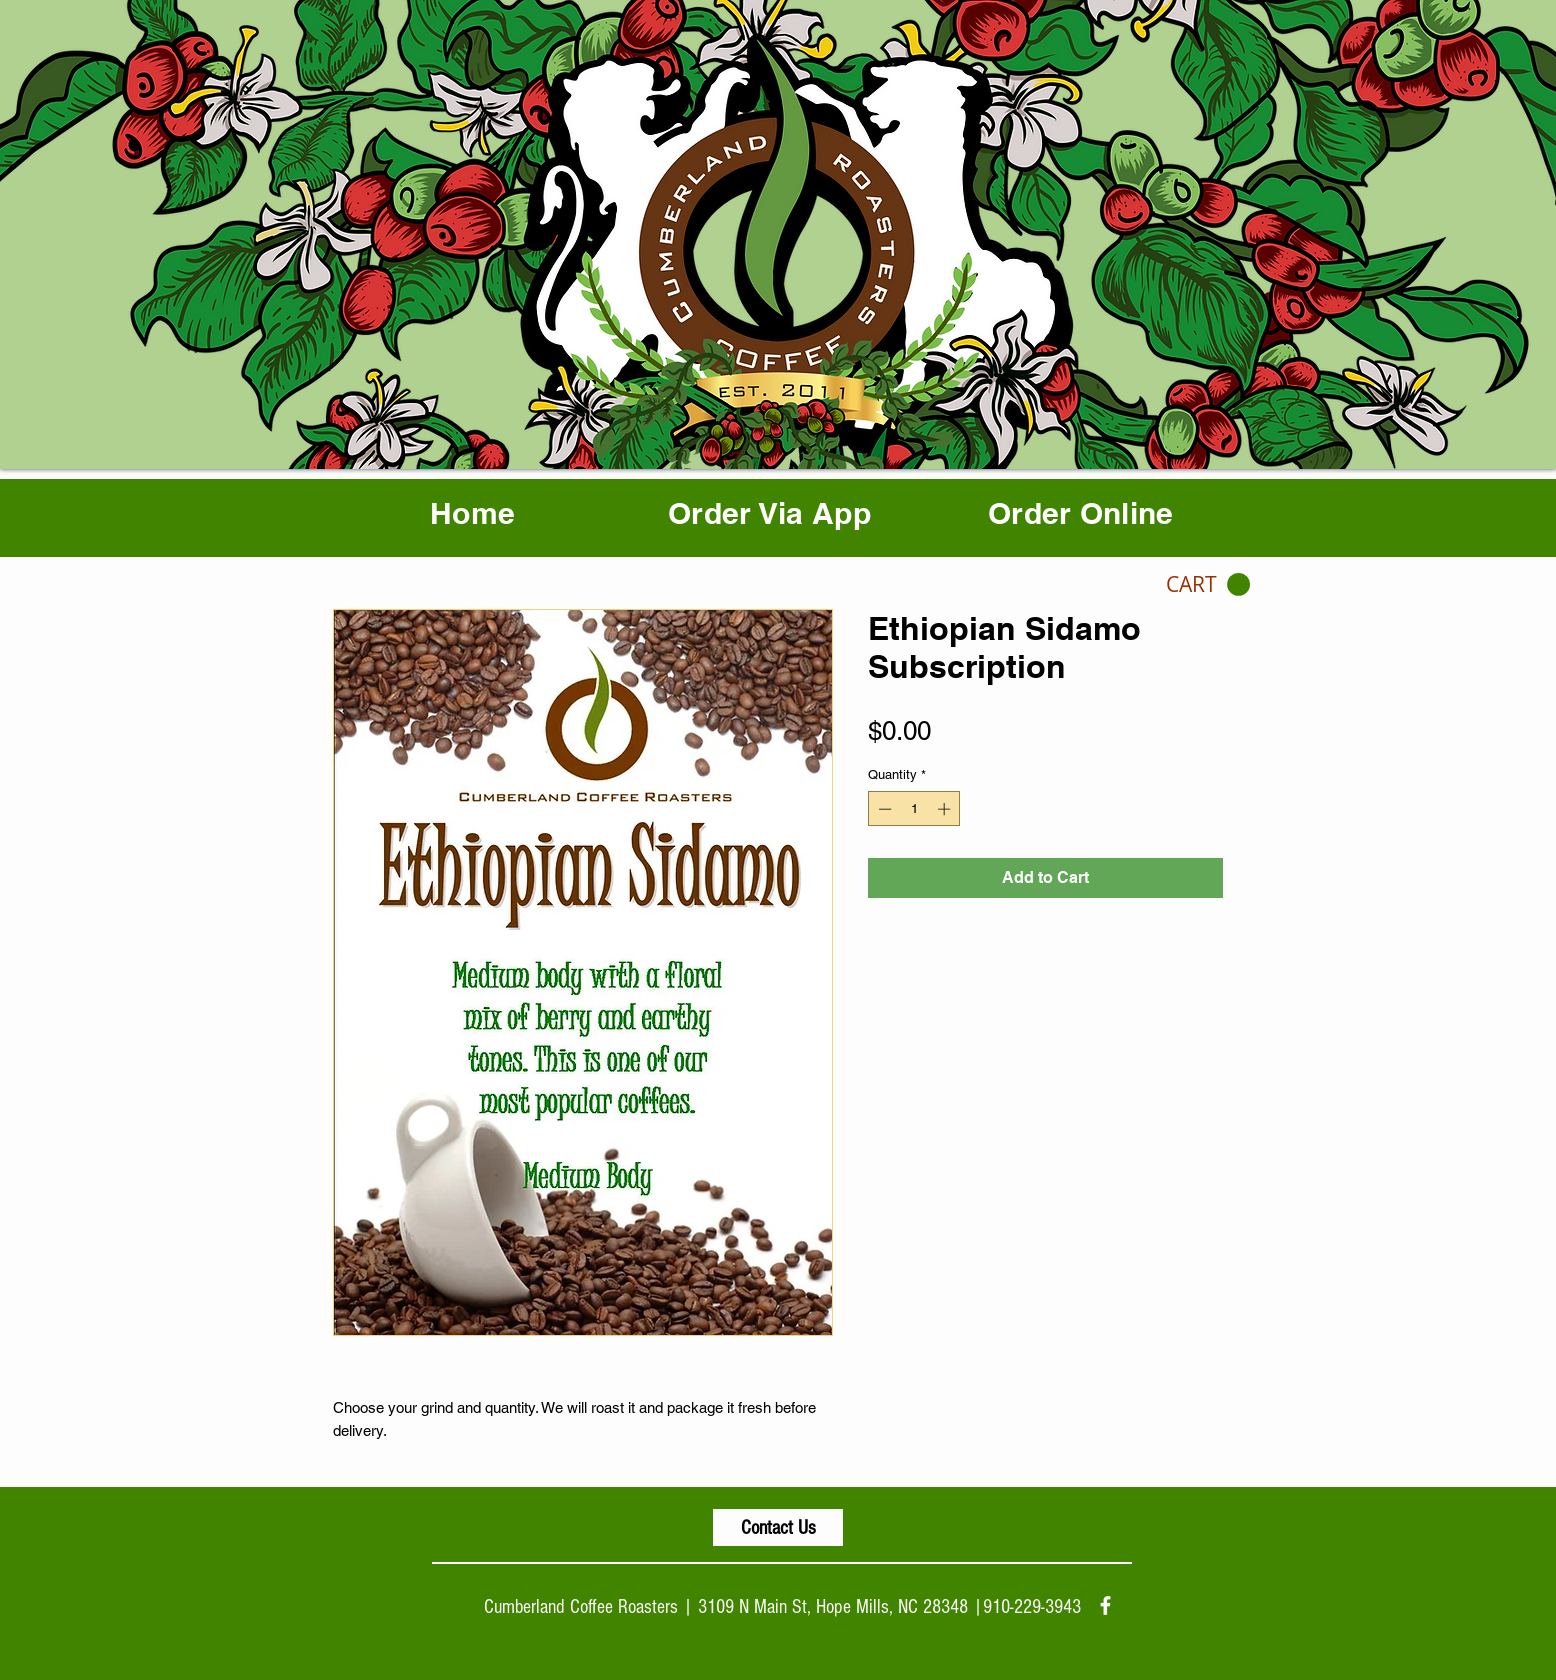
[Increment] (946, 809)
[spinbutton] (914, 809)
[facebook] (1105, 1605)
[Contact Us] (778, 1527)
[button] (1208, 585)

# # # # #

TASK TO CARRY OUT>
When you write out the material above, keep every line exact and drop each picture.

EXERCISE ANSWER>
[Increment] (946, 809)
[spinbutton] (914, 809)
[facebook] (1105, 1605)
[Contact Us] (778, 1527)
[button] (1208, 585)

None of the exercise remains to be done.